Report: International Tennis Match-Fixing Ring Busted
The BBC and Buzzfeed have exposed a match-fixing ring of two dozen tennis players
A major investigative report by BuzzFeed and the BBC has been released which contains concrete evidence—including a massive pile of internet chat logs and Skype conversations—of “two dozen high-ranking international tennis players” in a widespread gambling ring that offered “between €50,000 and €300,000 to throw matches.”
“Two Italian players, Daniele Bracciali and Potito Starace, have been accused of criminally conspiring to fix at least two matches for the gamblers,” according to BuzzFeed. “And the chief prosecutor on the case said in an interview that he suspects the gang of corrupting another 30 international matches at tournaments including Wimbledon and the French Open.”
Granted, Bracciale and Starace have been under suspicion for quite some time, “following a landmark inquiry into match-fixing in 2008 – but BuzzFeed News and the BBC revealed in January that the Tennis Integrity Unit, the sport’s investigative body, closed the file and allowed both to carry on playing.”
That may seem like an odd choice, but that’s assuming that Tennis Integrity Unit actually wanted to catch anyone and was anything more than a glossy PR attempt to dissuade fans from the notion that rigging a tennis match is both easy to accomplish and relatively commonplace.
To wit, after a seriously sketchy match in 2007 between Martin Vassallo Arguello and Nikolay Davydenko, on which Russian gamblers wagered millions, Scotland Yard detectives conducted a year-long investigation and gave the results over “to the Association of Tennis Professionals, recommending formal disciplinary inquiries into 28 players, including Bracciali and Starace.”
What did the head of the TIU do?
In his testimony to a parliamentary committee last month, the current head of the unit, Nigel Willerton, acknowledged that he had never read any of those files or even looked at the names on that list. All the players were allowed to continue competing.
Even if the sport itself turns a blind eye, the allure of gambling to tennis pros is easy to spot.
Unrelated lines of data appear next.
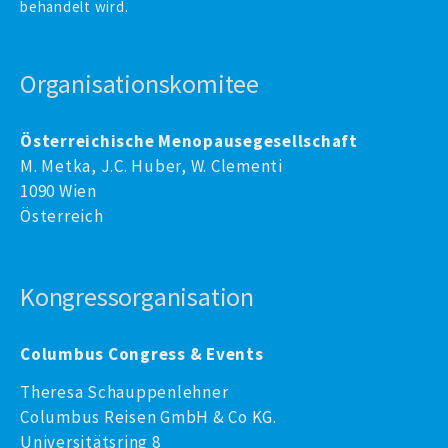
behandelt wird.
Organisationskomitee
Österreichische Menopausegesellschaft
M. Metka, J.C. Huber, W. Clementi
1090 Wien
Österreich
Kongressorganisation
Columbus Congress & Events
Theresa Schauppenlehner
Columbus Reisen GmbH & Co KG.
Universitätsring 8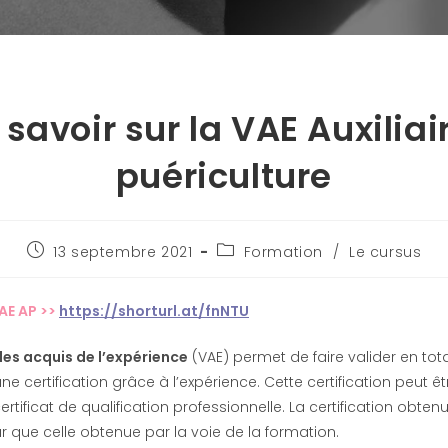
 savoir sur la VAE Auxiliai
puériculture
13 septembre 2021
Formation
/
Le cursus
AE AP >>
https://shorturl.at/fnNTU
des acquis de l’expérience
(VAE) permet de faire valider en tota
ne certification grâce à l’expérience. Cette certification peut ê
certificat de qualification professionnelle. La certification obten
 que celle obtenue par la voie de la formation.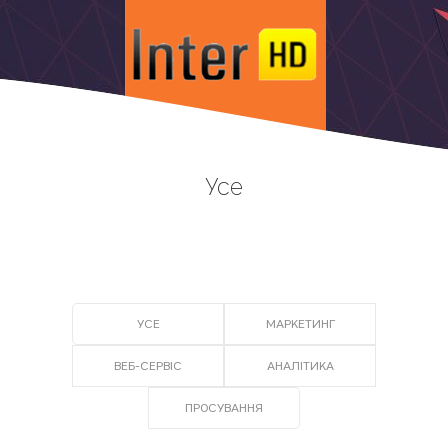
Усе
УСЕ
МАРКЕТИНГ
ВЕБ-СЕРВІС
АНАЛІТИКА
ПРОСУВАННЯ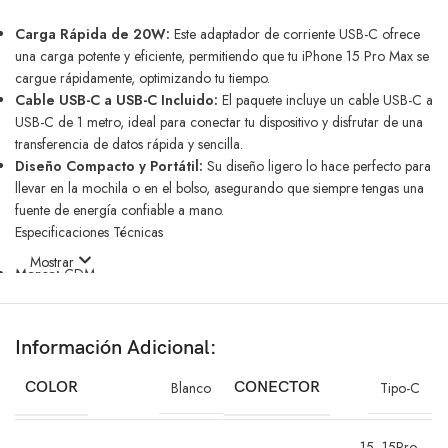
Carga Rápida de 20W:
Este adaptador de corriente USB-C ofrece
una carga potente y eficiente, permitiendo que tu iPhone 15 Pro Max se
cargue rápidamente, optimizando tu tiempo.
Cable USB-C a USB-C Incluido:
El paquete incluye un cable USB-C a
USB-C de 1 metro, ideal para conectar tu dispositivo y disfrutar de una
transferencia de datos rápida y sencilla.
Diseño Compacto y Portátil:
Su diseño ligero lo hace perfecto para
llevar en la mochila o en el bolso, asegurando que siempre tengas una
fuente de energía confiable a mano.
Especificaciones Técnicas
Mostrar
Marca:
CDM
Modelo:
CT-05
Potencia de Salida:
20W
Tipo de Conector:
USB-C a USB-C
Información Adicional:
Longitud del Cable:
1 metro
Beneficios Clave
COLOR
Blanco
CONECTOR
Tipo-C
Carga Segura y Eficiente:
Equipado con tecnología avanzada que
15
,
15Pro
,
protege tus dispositivos contra sobrecalentamientos y sobrecargas,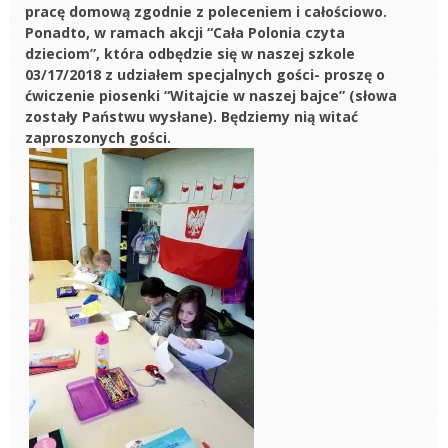
pracę domową zgodnie z poleceniem i całościowo.
Ponadto, w ramach akcji “Cała Polonia czyta
dzieciom”, która odbędzie się w naszej szkole
03/17/2018 z udziałem specjalnych gości- proszę o
ćwiczenie piosenki “Witajcie w naszej bajce” (słowa
zostały Państwu wysłane). Będziemy nią witać
zaproszonych gości.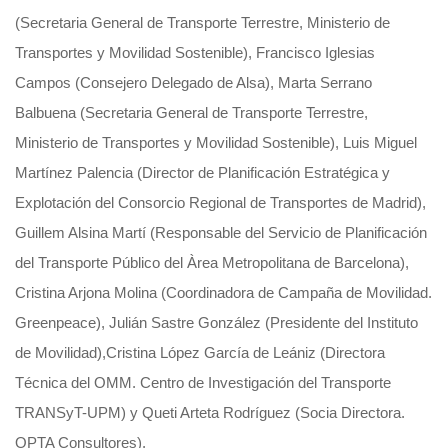
(Secretaria General de Transporte Terrestre, Ministerio de
Transportes y Movilidad Sostenible), Francisco Iglesias
Campos (Consejero Delegado de Alsa), Marta Serrano
Balbuena (Secretaria General de Transporte Terrestre,
Ministerio de Transportes y Movilidad Sostenible), Luis Miguel
Martínez Palencia (Director de Planificación Estratégica y
Explotación del Consorcio Regional de Transportes de Madrid),
Guillem Alsina Martí (Responsable del Servicio de Planificación
del Transporte Público del Àrea Metropolitana de Barcelona),
Cristina Arjona Molina (Coordinadora de Campaña de Movilidad.
Greenpeace), Julián Sastre González (Presidente del Instituto
de Movilidad),Cristina López García de Leániz (Directora
Técnica del OMM. Centro de Investigación del Transporte
TRANSyT-UPM) y Queti Arteta Rodríguez (Socia Directora.
OPTA Consultores).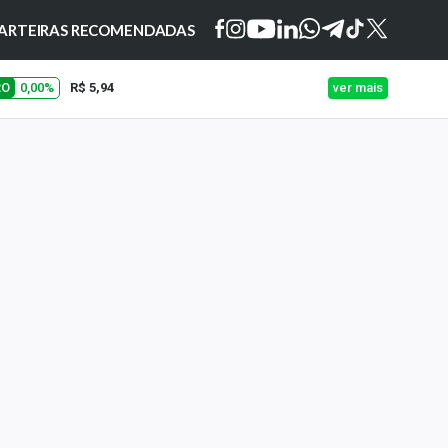
ARTEIRAS RECOMENDADAS
RO
0,00%
R$ 5,94
ver mais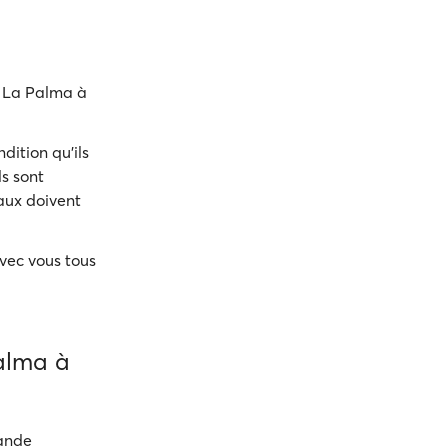
e La Palma à
ition qu'ils
Ils sont
aux doivent
avec vous tous
Palma à
rande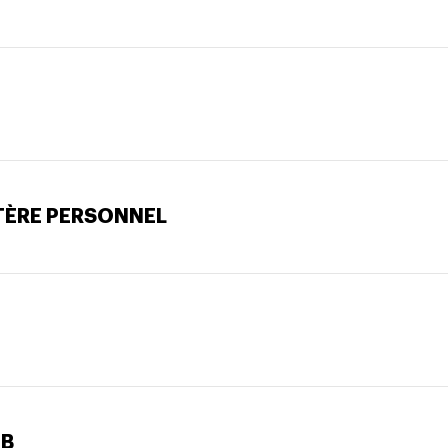
TÈRE PERSONNEL
EB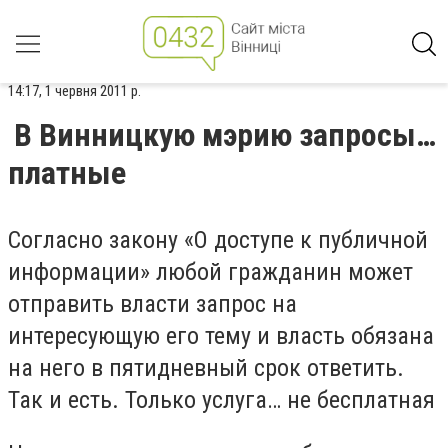
14:17, 1 червня 2011 р.
В Винницкую мэрию запросы…
платные
Согласно закону «О доступе к публичной
информации» любой гражданин может
отправить власти запрос на
интересующую его тему и власть обязана
на него в пятидневный срок ответить.
Так и есть. Только услуга… не бесплатная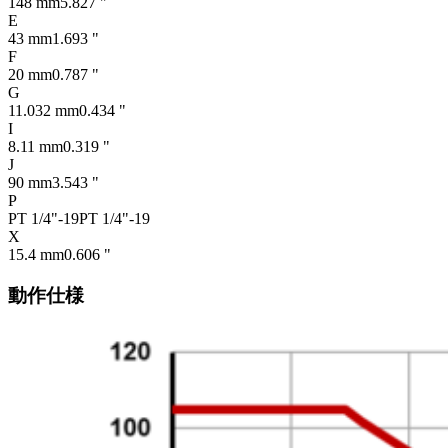
148 mm
5.827 "
E
43 mm
1.693 "
F
20 mm
0.787 "
G
11.032 mm
0.434 "
I
8.11 mm
0.319 "
J
90 mm
3.543 "
P
PT 1/4"-19
PT 1/4"-19
X
15.4 mm
0.606 "
動作仕様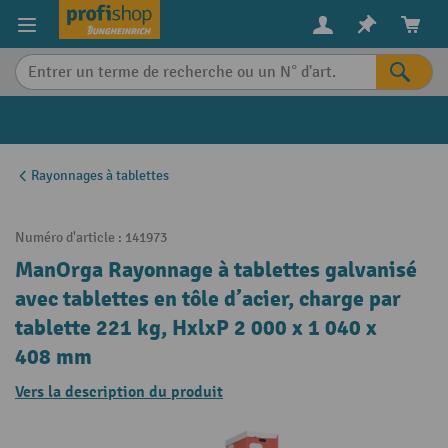
in content
Rayonnages à tablettes
Numéro d'article :
141973
ManOrga Rayonnage à tablettes galvanisé
avec tablettes en tôle d’acier, charge par
tablette 221 kg, HxlxP 2 000 x 1 040 x
408 mm
Vers la description du produit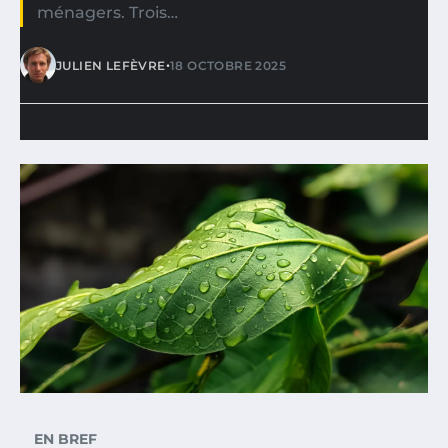
ménagers. Trois…
•
JULIEN LEFÈVRE
18 OCTOBRE 2025
EN BREF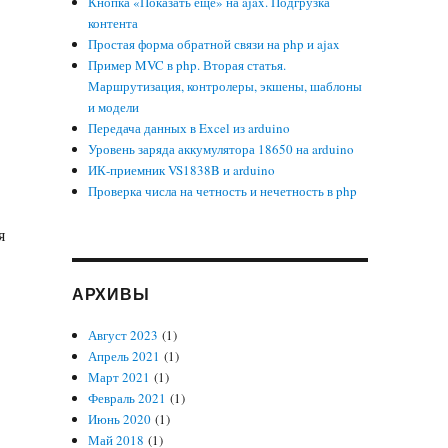
Кнопка «Показать еще» на ajax. Подгрузка
контента
Простая форма обратной связи на php и ajax
Пример MVC в php. Вторая статья.
Маршрутизация, контролеры, экшены, шаблоны
и модели
Передача данных в Excel из arduino
Уровень заряда аккумулятора 18650 на arduino
ИК-приемник VS1838B и arduino
Проверка числа на четность и нечетность в php
я
АРХИВЫ
Август 2023
(1)
Апрель 2021
(1)
Март 2021
(1)
Февраль 2021
(1)
Июнь 2020
(1)
Май 2018
(1)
Yes, stars like Serena Williams earn millions in prizes and endorsements, but the overall economic structure is incredibly top heavy, with scores of relative unknowns toiling far away from the spotlight while racking up serious expenses just to compete.
Combine that with the ability to place bets not just on the results of matches, but individual sets, games, and even single points, and you’ve got a target-rich environment for gamblers. The seeming fact that tennis itself is disinterested in combating this issue is only making match-fixing worse.